Temporal planning
ferroplan supports PDDL2.1 durative actions. Temporal problems are
auto-detected (any :durative-action in the domain) and routed to a
decision-epoch forward search; the CLI prints the IPC temporal plan format.
What's supported
:durative-actionwithat start,over all, andat endconditions and effects.- Durations that are constants or parameter-dependent, e.g.
:duration (= ?duration (/ (distance ?a ?b) (speed ?v)))— evaluated per grounded action against the initial state (the static fluents temporal durations usually read). - Duration inequalities —
(>= ?duration L)/(<= ?duration U)andandranges; the search commits to the shortest feasible duration. - Timed initial literals —
(at <time> <literal>)in:init; each becomes a synthetic exogenous applier fired from a pre-seeded agenda at its time (so a goal reachable only via a TIL is not pruned as a dead end). - Required concurrency — actions whose intervals must overlap (the classic "match / mend-fuse": the fuse can only be mended while the match is lit).
How it works
Each durative action is compiled into two instantaneous snap-actions so the existing grounder and relaxed-plan heuristic can be reused:
A-STARTtakes theat startcondition (plus theover allinvariant) and applies theat starteffects plus a(RUNNING-A …)token;A-ENDrequires theat endcondition, the invariant, and that token; it applies theat endeffects and drops the token.
The duration and the over all invariant live in a side table the temporal
search consumes: a decision-epoch search advances time over an agenda of pending
end-events, only letting A-END fire duration after its matching A-START,
and checking the invariant at both happenings.
Output
Plans are rendered in the IPC temporal format, start: (action args) [duration],
with the overall makespan:
0.000: (fly plane1 city-a city-b) [3.000]
3.000: (fly plane1 city-b city-c) [4.000]

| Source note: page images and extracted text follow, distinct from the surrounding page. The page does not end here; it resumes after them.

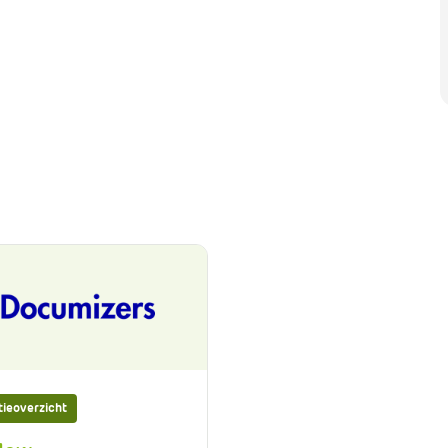
tieoverzicht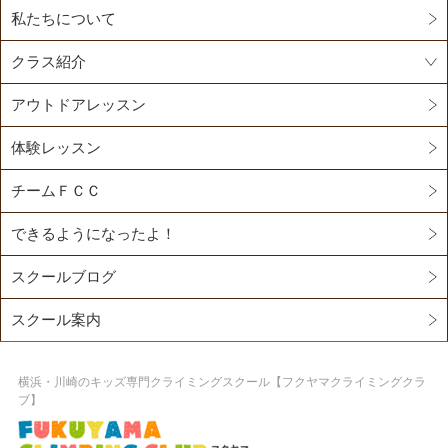
私たちについて
クラス紹介
アウトドアレッスン
体験レッスン
チームＦＣＣ
できるようになったよ！
スクールブログ
スクール案内
横浜・川崎のキッズ専門クライミングスクール【フクヤマクライミングクラ
ブ】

From the library, temporal solutions carry time on each Step and a
makespan on the Plan.
Usage
ff -o temporal-domain.pddl -f problem.pddl # auto-detected
ff -o temporal-domain.pddl -f problem.pddl --mode temporal --json
Resource scheduling (renewable + consumable)
Durative actions over numeric fluents give you resource allocation over time for free — the case that matters for scheduling crews, machines, tools, power, or mana. Model a renewable resource as a pool that is taken at start and returned at end, guarded by an at-start check:
(:functions (workers))
(:durative-action chop-tree
:duration (= ?duration 3)
:condition (at start (>= (workers) 1))
:effect (and (at start (decrease (workers) 1)) ; held over the interval…
(at end (increase (workers) 1)) ; …released at the end
(at end (increase (wood) 1))))
Because the decrement persists until the matching end fires, the decision-epoch
search holds the resource across the whole [start, end] interval: a pool of 1
forces tasks to serialize, a larger pool lets them overlap. Consumable
resources (materials) are the same idea without the release — produced and
consumed by a crafting chain (wood → planks, planks + stone → house).
See examples/rpg/
for a full gather → craft → build example; the same problem with (= (workers) 1)
vs 3 plans serially (makespan ~19) vs in parallel (~13). Plans are satisficing,
not makespan-optimal — a good plan fast, suited to an agent that plans, acts, and
replans as the world changes.
Validation against VAL
Plans are validated with VAL, the IPC plan
validator, on real IPC temporal domains (2002–2014). 44 of 45 produced plans
are VAL-valid under PDDL2.1 continuous-time semantics — confirming the
snap-action compilation, over all invariants, required concurrency, and
ε-separation are correct. (Testing against VAL is what surfaced the ε-separation
requirement in the first place.) Coverage is currently search-limited: at a
short budget many instances time out or the decision-epoch search exhausts. See
benchmarks/temporal-results.md.
Not yet supported
Continuous (#t) / duration-dependent numeric effects and ε-separation of
conditional-effect mutexes are not handled yet. PDDL3 trajectory constraints
((:constraints …)) are enforced on the classical path (untimed operators,
since 0.7) but not on the temporal path — a durative-action domain that
declares them is rejected rather than silently ignored. Temporal search
performance (coverage on large instances) is the main open work item.